L’IIRB emploie aujourd’hui plus de 300 personnes dont une bonne moitié de docteurs en science. Pour David Ben Gourion, qui l’a créé dans les années 50, les armes non conventionnelles (nucléaires, chimiques, bactériologiques) constituaient la meilleure des assurances vie pour son pays. Ses successeurs sont sur la même ligne, ce qui explique pourquoi Israël n’a pas signé la convention de 1972 interdisant les armes biologiques, et pourquoi il a signé celle de 1993 sur l’interdiction des armes chimiques sans jamais la ratifier.

2 commentaires
  • Robert Bernier - Abonné 18 septembre 2013 05 h 27

    Double standard, toujours

    Israel n'obéit à aucune convention internationale, c'est bien connu. Une nation dont les membres prétendent appartenir à la race élue par Dieu n'a pas à se plier aux lois des hommes, ça s'entend évidemment.

    Tout le monde sait toutes ces choses-là à propos des armes nucléaires, des armes chimiques, des assassinats ciblés, de l'occupation illégale des territoires palestiniens, et j'en passe. Tout le monde sait cela depuis très (trop) longtemps, sans rien faire.

    Ce double standard que l'Occident applique favorablement à tout ce qui vient d'Israel et défavorablement à tout ce qui vient du monde arabe, et de la Palestine surtout, est à mon avis la cause principale du désespoir vécu quotidiennement, notamment en Palestine, et ce depuis des décennies. Un scandale. Et qui est vraisemblablement à l'origine du recours au terrorisme. Si les méthodes légales sont assurées (à cause du double standard) de l'échec, on essaira autre chose, ça va de soi. D'ailleurs, parmi les premiers terroristes de l'ère moderne, on trouve le mouvement sioniste mené par David Ben Gourion lui-même.

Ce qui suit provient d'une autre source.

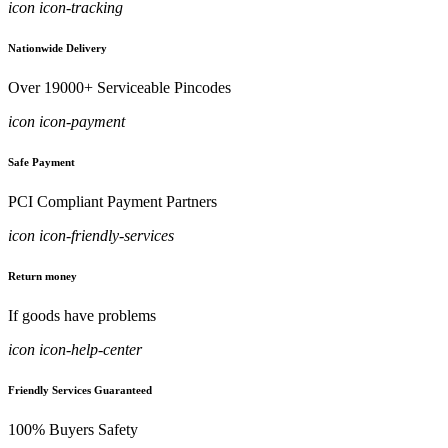
icon icon-tracking
Nationwide Delivery
Over 19000+ Serviceable Pincodes
icon icon-payment
Safe Payment
PCI Compliant Payment Partners
icon icon-friendly-services
Return money
If goods have problems
icon icon-help-center
Friendly Services Guaranteed
100% Buyers Safety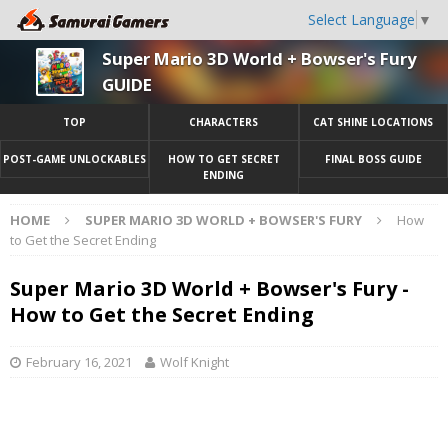
Select Language
▼
Super Mario 3D World + Bowser's Fury
GUIDE
TOP
CHARACTERS
CAT SHINE LOCATIONS
POST-GAME UNLOCKABLES
HOW TO GET SECRET
FINAL BOSS GUIDE
ENDING
HOME
SUPER MARIO 3D WORLD + BOWSER'S FURY
How
to Get the Secret Ending
Super Mario 3D World + Bowser's Fury -
How to Get the Secret Ending
February 16, 2021
Wolf Knight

    Mon but n'est évidemment pas de cautionner le recours au terrorisme mais d'en reconnaître l'inévitabilité.

    Robert Bernier
    Mirabel

  • Zohra Joli - Inscrit 18 septembre 2013 08 h 39

    Bravo monsieur Robert Bernier d'appeler un chat chat. En effet c'est ce double standard ou deux poids deux mesures appliqué inlassablement par les pays occidentaux et l'Amerique du Nord qui fait le désespoir et le cynisme au Moyen Orient, et des vrais défendeurs de la démocratie: on ne croit plus en rien, la presse ne nous sert plus que des mensonges, on nous prend continuellement pour des cons ou des pauvres d'esprit.Tout est permis pour Israël, mais pas ses voisins qu'on tue et bombardé et envahit sous n'importe quel prétexte.Merci monsieur Bernier.